It is an
endemic condition in our area. It is not uncommon to receive a patient with
cutaneous anthrax. In this case, both gram stain and colture were done and turned
positive for Bacillus anthracis.
The case I present
to you has no occupational risks: he is not a butcher, or a farmer. Actually he
is a mason. At the inoculation site there was no previous wound. We must take
into consideration the flies as a possible vector for the spores.
As you can
appreciate through the photos a central black eschar has already appeared, and
that is very typical of the disease.
Anthrax, a
zoonotic disease caused by Bacillus anthracis, occurs in domesticated and wild
animals, primarily herbivores, including goats, sheep, cattle, horses, and
swine. Humans usually become infected by contact with infected animals or
contaminated animal products, most commonly via the cutaneous route (95% of the
cases), and only rarely via the respiratory or gastrointestinal routes.
Direct
contact with contaminated material leads to cutaneous disease, and ingestion of
infected meat leads to oropharyngeal or gastrointestinal forms of anthrax (in
March we had an outbreak of gastrointestinal anthrax in Kakamega).
Inhalation
of a sufficient quantity of spores, usually seen only during generation of
aerosols in an enclosed space associated with processing contaminated wool or
hair, leads to inhalational anthrax. Under
natural conditions, inhalational anthrax is rare.
The
treatment of choice is Ciprofloxacin 500 mg BD for 7-10 days or Doxycycline 100
mg BD for 60 days in case of inhalation.
SOURCES
1.
Hugh-Jones ME, de Vos V. Anthrax and wildlife.
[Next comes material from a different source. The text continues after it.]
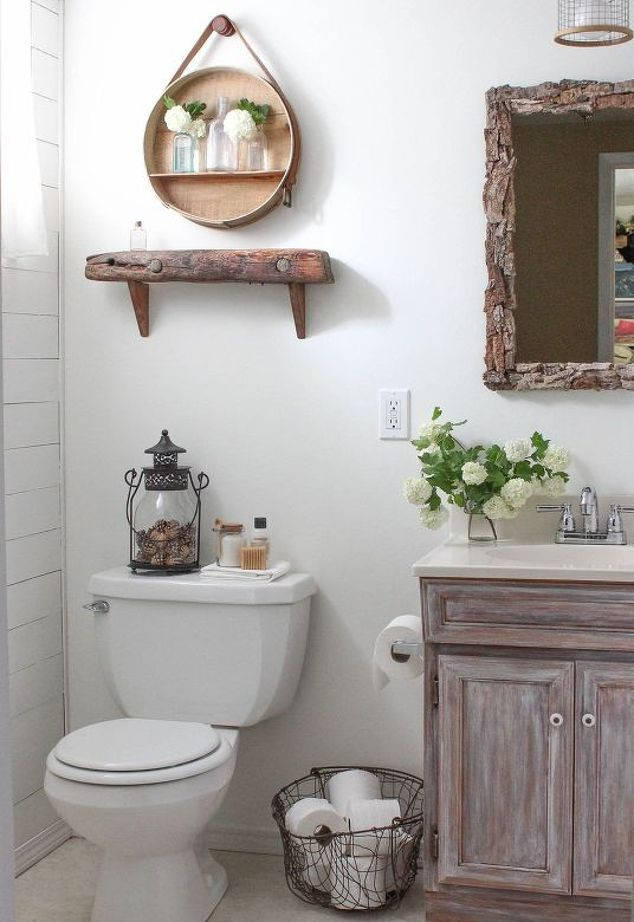 The image size is (634, 922). What are the coordinates of `cabinet doors` in the screenshot? It's located at [x=615, y=762], [x=529, y=790].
Rev Sci Tech.
2002;21:359–383.
2. Bales
ME, Dannenberg AL, Brachman PS, Kaufmann AF, Klatsky PC, Ashford DA. Epidemiologic response to anthrax outbreaks: field investigations,
1950–2001. Emerg Infect Dis. 2002;8:1163–1174.
3. Woods
CW, Ospanov K, Myrzabekov A, Favorov M, Plikaytis B, Ashford DA. Risk factors
for human anthrax among contacts of anthrax-infected livestock in Kazakhstan. Am
J Trop Med Hyg. 2004;71:48–52.
4. Dragon
DC, Bader DE, Mitchell J, Wollen N.Natural
dissemination of Bacillus anthracis spores in northern Canada. Appl Environ
Microbiol. 2005;71:1610–1615.
120.
Schwartz M. Cutaneous anthrax. J Travel Med. 2002;9:333.
121.
Tutrone WD, Scheinfeld NS, Weinberg JM.Cutaneous anthrax: a concise review. Cutis. 2002;69:27–33.